Exercise brief:
Reproduce each entry below exactly as it appears.
══════
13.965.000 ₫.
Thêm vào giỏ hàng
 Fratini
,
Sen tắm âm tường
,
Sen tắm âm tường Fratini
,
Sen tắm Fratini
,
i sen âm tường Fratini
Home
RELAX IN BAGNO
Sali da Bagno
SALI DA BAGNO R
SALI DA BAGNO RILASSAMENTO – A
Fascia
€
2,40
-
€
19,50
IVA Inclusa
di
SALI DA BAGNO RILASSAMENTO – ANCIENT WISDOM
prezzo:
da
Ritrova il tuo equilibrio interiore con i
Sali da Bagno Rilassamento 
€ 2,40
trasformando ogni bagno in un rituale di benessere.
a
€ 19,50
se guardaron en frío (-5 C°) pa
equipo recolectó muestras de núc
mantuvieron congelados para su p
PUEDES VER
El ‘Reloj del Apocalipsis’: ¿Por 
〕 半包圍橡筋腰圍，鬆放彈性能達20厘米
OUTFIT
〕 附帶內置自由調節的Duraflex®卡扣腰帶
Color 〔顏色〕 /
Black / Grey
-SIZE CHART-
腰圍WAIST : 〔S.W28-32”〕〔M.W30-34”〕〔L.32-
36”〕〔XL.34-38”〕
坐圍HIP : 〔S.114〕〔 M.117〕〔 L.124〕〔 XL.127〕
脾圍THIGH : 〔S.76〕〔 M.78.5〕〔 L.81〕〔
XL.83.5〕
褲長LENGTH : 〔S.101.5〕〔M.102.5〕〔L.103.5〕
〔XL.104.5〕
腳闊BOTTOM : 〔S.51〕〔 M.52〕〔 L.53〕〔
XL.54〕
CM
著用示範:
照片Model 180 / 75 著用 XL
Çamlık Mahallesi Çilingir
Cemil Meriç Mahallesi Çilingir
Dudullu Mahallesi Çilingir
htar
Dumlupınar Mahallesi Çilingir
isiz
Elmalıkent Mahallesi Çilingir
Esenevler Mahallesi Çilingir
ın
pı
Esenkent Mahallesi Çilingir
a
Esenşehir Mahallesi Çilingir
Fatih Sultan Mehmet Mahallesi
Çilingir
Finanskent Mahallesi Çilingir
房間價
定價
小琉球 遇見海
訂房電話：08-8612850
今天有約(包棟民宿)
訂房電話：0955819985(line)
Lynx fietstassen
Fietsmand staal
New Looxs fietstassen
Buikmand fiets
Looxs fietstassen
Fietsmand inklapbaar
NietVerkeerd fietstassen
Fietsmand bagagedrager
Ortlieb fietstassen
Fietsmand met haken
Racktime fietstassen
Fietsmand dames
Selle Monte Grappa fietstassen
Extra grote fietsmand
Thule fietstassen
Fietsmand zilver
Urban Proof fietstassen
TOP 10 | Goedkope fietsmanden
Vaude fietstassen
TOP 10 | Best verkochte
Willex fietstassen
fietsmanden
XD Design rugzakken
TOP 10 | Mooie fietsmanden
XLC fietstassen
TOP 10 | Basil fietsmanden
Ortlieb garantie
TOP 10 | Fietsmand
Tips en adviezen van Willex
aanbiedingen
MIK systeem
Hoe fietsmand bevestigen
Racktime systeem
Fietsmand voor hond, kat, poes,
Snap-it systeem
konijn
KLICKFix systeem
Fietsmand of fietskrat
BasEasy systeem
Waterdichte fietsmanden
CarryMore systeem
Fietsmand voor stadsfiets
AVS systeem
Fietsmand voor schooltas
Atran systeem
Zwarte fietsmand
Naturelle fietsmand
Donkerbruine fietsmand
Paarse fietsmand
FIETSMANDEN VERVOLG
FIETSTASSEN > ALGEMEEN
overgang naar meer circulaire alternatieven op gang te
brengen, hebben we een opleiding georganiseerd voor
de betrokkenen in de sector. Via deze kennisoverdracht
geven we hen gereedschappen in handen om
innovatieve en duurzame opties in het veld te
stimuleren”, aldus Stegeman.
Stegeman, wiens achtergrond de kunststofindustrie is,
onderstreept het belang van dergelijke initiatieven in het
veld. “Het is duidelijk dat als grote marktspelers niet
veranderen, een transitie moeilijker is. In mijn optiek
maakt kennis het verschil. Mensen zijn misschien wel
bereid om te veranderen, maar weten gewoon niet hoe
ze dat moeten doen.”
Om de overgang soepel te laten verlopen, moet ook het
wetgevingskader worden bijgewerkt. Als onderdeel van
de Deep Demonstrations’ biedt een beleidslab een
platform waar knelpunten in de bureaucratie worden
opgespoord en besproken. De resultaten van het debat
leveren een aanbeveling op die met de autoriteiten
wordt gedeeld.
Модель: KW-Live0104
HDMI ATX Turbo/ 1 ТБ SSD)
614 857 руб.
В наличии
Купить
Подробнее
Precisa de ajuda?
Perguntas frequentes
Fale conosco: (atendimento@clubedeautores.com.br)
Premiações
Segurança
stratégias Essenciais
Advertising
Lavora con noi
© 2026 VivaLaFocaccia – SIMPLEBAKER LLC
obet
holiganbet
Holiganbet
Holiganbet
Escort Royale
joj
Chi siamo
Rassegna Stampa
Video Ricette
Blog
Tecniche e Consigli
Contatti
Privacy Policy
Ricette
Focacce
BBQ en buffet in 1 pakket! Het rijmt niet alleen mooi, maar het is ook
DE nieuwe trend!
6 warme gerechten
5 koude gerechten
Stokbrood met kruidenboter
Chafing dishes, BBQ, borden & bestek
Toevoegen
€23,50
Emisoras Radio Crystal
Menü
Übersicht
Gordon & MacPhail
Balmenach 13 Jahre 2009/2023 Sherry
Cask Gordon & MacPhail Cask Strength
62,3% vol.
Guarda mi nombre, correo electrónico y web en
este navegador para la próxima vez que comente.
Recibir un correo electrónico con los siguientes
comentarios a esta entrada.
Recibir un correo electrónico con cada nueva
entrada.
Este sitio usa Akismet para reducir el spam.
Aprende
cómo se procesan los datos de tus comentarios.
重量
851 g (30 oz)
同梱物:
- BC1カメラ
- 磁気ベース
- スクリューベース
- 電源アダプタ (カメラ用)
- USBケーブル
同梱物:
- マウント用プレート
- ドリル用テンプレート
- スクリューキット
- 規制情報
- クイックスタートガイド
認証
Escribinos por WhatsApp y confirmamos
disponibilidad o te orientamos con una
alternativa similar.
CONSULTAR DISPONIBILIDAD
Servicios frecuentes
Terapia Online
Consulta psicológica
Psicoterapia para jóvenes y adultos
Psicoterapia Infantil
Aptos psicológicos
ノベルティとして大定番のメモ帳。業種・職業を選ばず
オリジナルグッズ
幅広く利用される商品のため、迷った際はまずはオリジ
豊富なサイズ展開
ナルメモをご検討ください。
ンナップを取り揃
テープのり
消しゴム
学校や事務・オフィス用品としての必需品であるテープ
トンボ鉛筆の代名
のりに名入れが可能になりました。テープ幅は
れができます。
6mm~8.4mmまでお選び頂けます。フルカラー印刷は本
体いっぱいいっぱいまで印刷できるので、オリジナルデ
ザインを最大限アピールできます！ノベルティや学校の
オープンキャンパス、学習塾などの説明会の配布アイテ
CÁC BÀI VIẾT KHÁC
══════
Expected answer:
13.965.000 ₫.
Thêm vào giỏ hàng
 Fratini
,
Sen tắm âm tường
,
Sen tắm âm tường Fratini
,
Sen tắm Fratini
,
i sen âm tường Fratini
Home
RELAX IN BAGNO
Sali da Bagno
SALI DA BAGNO R
SALI DA BAGNO RILASSAMENTO – A
Fascia
€
2,40
-
€
19,50
IVA Inclusa
di
SALI DA BAGNO RILASSAMENTO – ANCIENT WISDOM
prezzo:
da
Ritrova il tuo equilibrio interiore con i
Sali da Bagno Rilassamento 
€ 2,40
trasformando ogni bagno in un rituale di benessere.
a
€ 19,50
se guardaron en frío (-5 C°) pa
equipo recolectó muestras de núc
mantuvieron congelados para su p
PUEDES VER
El ‘Reloj del Apocalipsis’: ¿Por 
〕 半包圍橡筋腰圍，鬆放彈性能達20厘米
OUTFIT
〕 附帶內置自由調節的Duraflex®卡扣腰帶
Color 〔顏色〕 /
Black / Grey
-SIZE CHART-
腰圍WAIST : 〔S.W28-32”〕〔M.W30-34”〕〔L.32-
36”〕〔XL.34-38”〕
坐圍HIP : 〔S.114〕〔 M.117〕〔 L.124〕〔 XL.127〕
脾圍THIGH : 〔S.76〕〔 M.78.5〕〔 L.81〕〔
XL.83.5〕
褲長LENGTH : 〔S.101.5〕〔M.102.5〕〔L.103.5〕
〔XL.104.5〕
腳闊BOTTOM : 〔S.51〕〔 M.52〕〔 L.53〕〔
XL.54〕
CM
著用示範:
照片Model 180 / 75 著用 XL
Çamlık Mahallesi Çilingir
Cemil Meriç Mahallesi Çilingir
Dudullu Mahallesi Çilingir
htar
Dumlupınar Mahallesi Çilingir
isiz
Elmalıkent Mahallesi Çilingir
Esenevler Mahallesi Çilingir
ın
pı
Esenkent Mahallesi Çilingir
a
Esenşehir Mahallesi Çilingir
Fatih Sultan Mehmet Mahallesi
Çilingir
Finanskent Mahallesi Çilingir
房間價
定價
小琉球 遇見海
訂房電話：08-8612850
今天有約(包棟民宿)
訂房電話：0955819985(line)
Lynx fietstassen
Fietsmand staal
New Looxs fietstassen
Buikmand fiets
Looxs fietstassen
Fietsmand inklapbaar
NietVerkeerd fietstassen
Fietsmand bagagedrager
Ortlieb fietstassen
Fietsmand met haken
Racktime fietstassen
Fietsmand dames
Selle Monte Grappa fietstassen
Extra grote fietsmand
Thule fietstassen
Fietsmand zilver
Urban Proof fietstassen
TOP 10 | Goedkope fietsmanden
Vaude fietstassen
TOP 10 | Best verkochte
Willex fietstassen
fietsmanden
XD Design rugzakken
TOP 10 | Mooie fietsmanden
XLC fietstassen
TOP 10 | Basil fietsmanden
Ortlieb garantie
TOP 10 | Fietsmand
Tips en adviezen van Willex
aanbiedingen
MIK systeem
Hoe fietsmand bevestigen
Racktime systeem
Fietsmand voor hond, kat, poes,
Snap-it systeem
konijn
KLICKFix systeem
Fietsmand of fietskrat
BasEasy systeem
Waterdichte fietsmanden
CarryMore systeem
Fietsmand voor stadsfiets
AVS systeem
Fietsmand voor schooltas
Atran systeem
Zwarte fietsmand
Naturelle fietsmand
Donkerbruine fietsmand
Paarse fietsmand
FIETSMANDEN VERVOLG
FIETSTASSEN > ALGEMEEN
overgang naar meer circulaire alternatieven op gang te
brengen, hebben we een opleiding georganiseerd voor
de betrokkenen in de sector. Via deze kennisoverdracht
geven we hen gereedschappen in handen om
innovatieve en duurzame opties in het veld te
stimuleren”, aldus Stegeman.
Stegeman, wiens achtergrond de kunststofindustrie is,
onderstreept het belang van dergelijke initiatieven in het
veld. “Het is duidelijk dat als grote marktspelers niet
veranderen, een transitie moeilijker is. In mijn optiek
maakt kennis het verschil. Mensen zijn misschien wel
bereid om te veranderen, maar weten gewoon niet hoe
ze dat moeten doen.”
Om de overgang soepel te laten verlopen, moet ook het
wetgevingskader worden bijgewerkt. Als onderdeel van
de Deep Demonstrations’ biedt een beleidslab een
platform waar knelpunten in de bureaucratie worden
opgespoord en besproken. De resultaten van het debat
leveren een aanbeveling op die met de autoriteiten
wordt gedeeld.
Модель: KW-Live0104
HDMI ATX Turbo/ 1 ТБ SSD)
614 857 руб.
В наличии
Купить
Подробнее
Precisa de ajuda?
Perguntas frequentes
Fale conosco: (atendimento@clubedeautores.com.br)
Premiações
Segurança
stratégias Essenciais
Advertising
Lavora con noi
© 2026 VivaLaFocaccia – SIMPLEBAKER LLC
obet
holiganbet
Holiganbet
Holiganbet
Escort Royale
joj
Chi siamo
Rassegna Stampa
Video Ricette
Blog
Tecniche e Consigli
Contatti
Privacy Policy
Ricette
Focacce
BBQ en buffet in 1 pakket! Het rijmt niet alleen mooi, maar het is ook
DE nieuwe trend!
6 warme gerechten
5 koude gerechten
Stokbrood met kruidenboter
Chafing dishes, BBQ, borden & bestek
Toevoegen
€23,50
Emisoras Radio Crystal
Menü
Übersicht
Gordon & MacPhail
Balmenach 13 Jahre 2009/2023 Sherry
Cask Gordon & MacPhail Cask Strength
62,3% vol.
Guarda mi nombre, correo electrónico y web en
este navegador para la próxima vez que comente.
Recibir un correo electrónico con los siguientes
comentarios a esta entrada.
Recibir un correo electrónico con cada nueva
entrada.
Este sitio usa Akismet para reducir el spam.
Aprende
cómo se procesan los datos de tus comentarios.
重量
851 g (30 oz)
同梱物:
- BC1カメラ
- 磁気ベース
- スクリューベース
- 電源アダプタ (カメラ用)
- USBケーブル
同梱物:
- マウント用プレート
- ドリル用テンプレート
- スクリューキット
- 規制情報
- クイックスタートガイド
認証
Escribinos por WhatsApp y confirmamos
disponibilidad o te orientamos con una
alternativa similar.
CONSULTAR DISPONIBILIDAD
Servicios frecuentes
Terapia Online
Consulta psicológica
Psicoterapia para jóvenes y adultos
Psicoterapia Infantil
Aptos psicológicos
ノベルティとして大定番のメモ帳。業種・職業を選ばず
オリジナルグッズ
幅広く利用される商品のため、迷った際はまずはオリジ
豊富なサイズ展開
ナルメモをご検討ください。
ンナップを取り揃
テープのり
消しゴム
学校や事務・オフィス用品としての必需品であるテープ
トンボ鉛筆の代名
のりに名入れが可能になりました。テープ幅は
れができます。
6mm~8.4mmまでお選び頂けます。フルカラー印刷は本
体いっぱいいっぱいまで印刷できるので、オリジナルデ
ザインを最大限アピールできます！ノベルティや学校の
オープンキャンパス、学習塾などの説明会の配布アイテ
CÁC BÀI VIẾT KHÁC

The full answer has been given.